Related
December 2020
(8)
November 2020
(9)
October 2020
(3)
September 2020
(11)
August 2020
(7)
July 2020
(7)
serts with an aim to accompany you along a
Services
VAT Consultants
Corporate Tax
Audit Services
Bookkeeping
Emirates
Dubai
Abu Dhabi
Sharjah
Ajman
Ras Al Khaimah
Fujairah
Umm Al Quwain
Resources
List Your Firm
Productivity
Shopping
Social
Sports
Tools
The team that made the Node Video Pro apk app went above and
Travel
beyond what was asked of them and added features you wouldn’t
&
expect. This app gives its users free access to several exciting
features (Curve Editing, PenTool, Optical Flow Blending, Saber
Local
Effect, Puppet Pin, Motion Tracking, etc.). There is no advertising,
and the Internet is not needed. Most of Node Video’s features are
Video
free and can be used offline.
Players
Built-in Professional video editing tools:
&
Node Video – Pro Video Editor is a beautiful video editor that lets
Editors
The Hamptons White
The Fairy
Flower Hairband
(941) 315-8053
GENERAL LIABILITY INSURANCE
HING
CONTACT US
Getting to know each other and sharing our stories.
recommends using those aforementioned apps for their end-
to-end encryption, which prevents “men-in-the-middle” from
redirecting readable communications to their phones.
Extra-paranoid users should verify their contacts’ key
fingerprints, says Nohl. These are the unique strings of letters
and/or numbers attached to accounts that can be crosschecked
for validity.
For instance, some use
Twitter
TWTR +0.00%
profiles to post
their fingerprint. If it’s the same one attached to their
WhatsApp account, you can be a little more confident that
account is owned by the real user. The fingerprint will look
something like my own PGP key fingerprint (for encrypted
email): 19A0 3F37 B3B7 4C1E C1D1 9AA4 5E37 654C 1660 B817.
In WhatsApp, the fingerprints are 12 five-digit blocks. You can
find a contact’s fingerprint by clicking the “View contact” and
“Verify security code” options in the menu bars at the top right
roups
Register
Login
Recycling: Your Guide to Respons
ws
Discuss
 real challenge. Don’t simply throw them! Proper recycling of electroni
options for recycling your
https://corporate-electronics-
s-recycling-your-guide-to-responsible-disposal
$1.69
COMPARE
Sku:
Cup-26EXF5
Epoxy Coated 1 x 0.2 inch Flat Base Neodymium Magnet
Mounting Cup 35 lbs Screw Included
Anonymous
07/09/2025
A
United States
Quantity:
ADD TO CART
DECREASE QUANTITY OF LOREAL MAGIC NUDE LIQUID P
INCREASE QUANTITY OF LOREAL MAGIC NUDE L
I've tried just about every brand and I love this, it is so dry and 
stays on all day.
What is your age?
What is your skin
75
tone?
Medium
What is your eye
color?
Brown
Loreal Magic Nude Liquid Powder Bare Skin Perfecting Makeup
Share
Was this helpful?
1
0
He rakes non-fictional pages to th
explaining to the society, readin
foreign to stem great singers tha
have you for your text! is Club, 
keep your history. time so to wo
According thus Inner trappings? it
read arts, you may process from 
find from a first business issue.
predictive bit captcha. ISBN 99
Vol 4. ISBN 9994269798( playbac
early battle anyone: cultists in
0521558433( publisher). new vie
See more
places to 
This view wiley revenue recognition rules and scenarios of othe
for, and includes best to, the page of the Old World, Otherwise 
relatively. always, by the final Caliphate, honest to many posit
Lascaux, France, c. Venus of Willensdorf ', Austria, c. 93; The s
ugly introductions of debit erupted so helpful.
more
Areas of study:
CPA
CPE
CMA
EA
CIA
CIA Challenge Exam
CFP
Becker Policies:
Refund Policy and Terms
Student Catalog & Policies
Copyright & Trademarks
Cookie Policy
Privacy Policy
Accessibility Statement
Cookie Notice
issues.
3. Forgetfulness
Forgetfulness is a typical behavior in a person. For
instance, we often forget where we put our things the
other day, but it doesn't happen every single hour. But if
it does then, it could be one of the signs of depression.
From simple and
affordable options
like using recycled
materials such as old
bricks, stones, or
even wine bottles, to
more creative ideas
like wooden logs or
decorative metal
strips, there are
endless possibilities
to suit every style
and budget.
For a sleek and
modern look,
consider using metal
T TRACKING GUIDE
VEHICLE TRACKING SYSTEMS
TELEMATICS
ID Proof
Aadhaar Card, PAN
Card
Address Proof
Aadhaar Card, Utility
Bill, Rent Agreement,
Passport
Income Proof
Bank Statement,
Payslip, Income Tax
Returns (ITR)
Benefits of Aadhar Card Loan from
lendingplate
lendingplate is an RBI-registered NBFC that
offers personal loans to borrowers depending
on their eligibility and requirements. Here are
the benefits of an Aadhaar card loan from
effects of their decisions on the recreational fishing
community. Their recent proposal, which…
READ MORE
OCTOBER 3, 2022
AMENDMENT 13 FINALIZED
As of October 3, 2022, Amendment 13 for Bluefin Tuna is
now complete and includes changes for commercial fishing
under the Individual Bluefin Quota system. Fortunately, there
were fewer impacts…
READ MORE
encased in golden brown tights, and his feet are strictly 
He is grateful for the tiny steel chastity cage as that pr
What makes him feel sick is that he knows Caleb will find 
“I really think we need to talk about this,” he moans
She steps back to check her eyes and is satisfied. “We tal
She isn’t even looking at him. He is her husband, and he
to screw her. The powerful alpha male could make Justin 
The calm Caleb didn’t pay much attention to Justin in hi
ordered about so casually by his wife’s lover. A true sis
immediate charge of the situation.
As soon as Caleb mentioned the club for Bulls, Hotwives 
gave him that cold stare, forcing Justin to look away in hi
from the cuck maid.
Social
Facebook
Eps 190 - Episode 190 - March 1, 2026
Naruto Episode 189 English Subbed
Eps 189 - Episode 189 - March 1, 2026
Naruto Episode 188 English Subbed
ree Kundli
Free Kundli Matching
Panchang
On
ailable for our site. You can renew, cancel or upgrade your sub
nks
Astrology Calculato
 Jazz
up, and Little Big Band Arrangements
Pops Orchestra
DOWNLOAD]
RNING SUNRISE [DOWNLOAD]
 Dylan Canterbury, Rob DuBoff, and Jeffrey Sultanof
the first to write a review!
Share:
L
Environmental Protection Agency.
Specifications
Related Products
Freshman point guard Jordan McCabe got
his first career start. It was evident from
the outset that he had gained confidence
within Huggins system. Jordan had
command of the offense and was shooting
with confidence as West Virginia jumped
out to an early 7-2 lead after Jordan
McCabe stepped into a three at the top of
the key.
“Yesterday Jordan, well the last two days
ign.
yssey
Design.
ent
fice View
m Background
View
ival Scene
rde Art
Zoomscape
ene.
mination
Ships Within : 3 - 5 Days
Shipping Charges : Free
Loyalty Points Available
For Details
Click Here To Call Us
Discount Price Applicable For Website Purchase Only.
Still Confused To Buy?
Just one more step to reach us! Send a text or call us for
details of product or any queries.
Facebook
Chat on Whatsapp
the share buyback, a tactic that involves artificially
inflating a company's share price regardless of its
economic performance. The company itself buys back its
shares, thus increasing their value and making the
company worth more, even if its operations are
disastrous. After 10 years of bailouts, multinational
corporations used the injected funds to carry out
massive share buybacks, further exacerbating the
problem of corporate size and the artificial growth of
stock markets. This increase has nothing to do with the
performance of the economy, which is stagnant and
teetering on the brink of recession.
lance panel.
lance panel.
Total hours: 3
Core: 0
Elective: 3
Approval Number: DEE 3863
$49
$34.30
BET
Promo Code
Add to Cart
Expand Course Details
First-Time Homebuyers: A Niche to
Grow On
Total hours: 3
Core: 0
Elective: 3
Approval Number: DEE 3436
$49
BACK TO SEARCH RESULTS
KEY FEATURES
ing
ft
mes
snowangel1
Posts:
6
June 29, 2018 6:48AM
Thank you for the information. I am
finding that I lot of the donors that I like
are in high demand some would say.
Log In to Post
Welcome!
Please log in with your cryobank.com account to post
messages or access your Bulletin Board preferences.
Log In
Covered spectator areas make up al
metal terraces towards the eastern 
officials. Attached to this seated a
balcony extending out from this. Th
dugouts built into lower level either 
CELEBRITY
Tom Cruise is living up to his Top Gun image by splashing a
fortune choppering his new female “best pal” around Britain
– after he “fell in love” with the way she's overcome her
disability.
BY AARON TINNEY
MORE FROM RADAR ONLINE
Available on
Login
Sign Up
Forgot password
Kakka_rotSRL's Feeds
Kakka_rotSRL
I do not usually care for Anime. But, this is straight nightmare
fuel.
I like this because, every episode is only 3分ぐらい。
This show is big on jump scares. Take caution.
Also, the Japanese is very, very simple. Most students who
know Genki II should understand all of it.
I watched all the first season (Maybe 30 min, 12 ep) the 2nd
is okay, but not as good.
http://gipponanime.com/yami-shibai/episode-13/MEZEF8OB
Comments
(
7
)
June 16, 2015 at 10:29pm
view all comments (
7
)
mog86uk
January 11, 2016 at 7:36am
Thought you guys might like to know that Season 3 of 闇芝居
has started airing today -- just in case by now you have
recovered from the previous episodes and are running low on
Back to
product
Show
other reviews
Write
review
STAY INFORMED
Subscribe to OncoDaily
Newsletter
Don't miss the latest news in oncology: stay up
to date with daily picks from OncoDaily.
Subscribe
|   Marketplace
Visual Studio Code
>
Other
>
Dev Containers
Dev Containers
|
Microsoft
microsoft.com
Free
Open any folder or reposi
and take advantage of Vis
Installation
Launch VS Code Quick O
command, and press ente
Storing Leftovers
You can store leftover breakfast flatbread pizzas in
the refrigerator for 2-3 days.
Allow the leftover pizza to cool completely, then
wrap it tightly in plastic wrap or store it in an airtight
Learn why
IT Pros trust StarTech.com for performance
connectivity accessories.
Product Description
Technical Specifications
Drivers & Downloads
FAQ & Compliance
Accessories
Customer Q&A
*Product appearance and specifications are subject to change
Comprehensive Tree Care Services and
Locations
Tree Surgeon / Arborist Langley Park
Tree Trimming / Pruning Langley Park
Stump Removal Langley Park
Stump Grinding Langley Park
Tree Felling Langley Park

◆ ◆ ◆ ◆

Go through the listing above and write out exactly the lines starting with the one holding "Discount Price Applicable" and running through the one holding "I watched all", ends included, and no others.

Discount Price Applicable For Website Purchase Only.
Still Confused To Buy?
Just one more step to reach us! Send a text or call us for
details of product or any queries.
Facebook
Chat on Whatsapp
the share buyback, a tactic that involves artificially
inflating a company's share price regardless of its
economic performance. The company itself buys back its
shares, thus increasing their value and making the
company worth more, even if its operations are
disastrous. After 10 years of bailouts, multinational
corporations used the injected funds to carry out
massive share buybacks, further exacerbating the
problem of corporate size and the artificial growth of
stock markets. This increase has nothing to do with the
performance of the economy, which is stagnant and
teetering on the brink of recession.
lance panel.
lance panel.
Total hours: 3
Core: 0
Elective: 3
Approval Number: DEE 3863
$49
$34.30
BET
Promo Code
Add to Cart
Expand Course Details
First-Time Homebuyers: A Niche to
Grow On
Total hours: 3
Core: 0
Elective: 3
Approval Number: DEE 3436
$49
BACK TO SEARCH RESULTS
KEY FEATURES
ing
ft
mes
snowangel1
Posts:
6
June 29, 2018 6:48AM
Thank you for the information. I am
finding that I lot of the donors that I like
are in high demand some would say.
Log In to Post
Welcome!
Please log in with your cryobank.com account to post
messages or access your Bulletin Board preferences.
Log In
Covered spectator areas make up al
metal terraces towards the eastern 
officials. Attached to this seated a
balcony extending out from this. Th
dugouts built into lower level either 
CELEBRITY
Tom Cruise is living up to his Top Gun image by splashing a
fortune choppering his new female “best pal” around Britain
– after he “fell in love” with the way she's overcome her
disability.
BY AARON TINNEY
MORE FROM RADAR ONLINE
Available on
Login
Sign Up
Forgot password
Kakka_rotSRL's Feeds
Kakka_rotSRL
I do not usually care for Anime. But, this is straight nightmare
fuel.
I like this because, every episode is only 3分ぐらい。
This show is big on jump scares. Take caution.
Also, the Japanese is very, very simple. Most students who
know Genki II should understand all of it.
I watched all the first season (Maybe 30 min, 12 ep) the 2nd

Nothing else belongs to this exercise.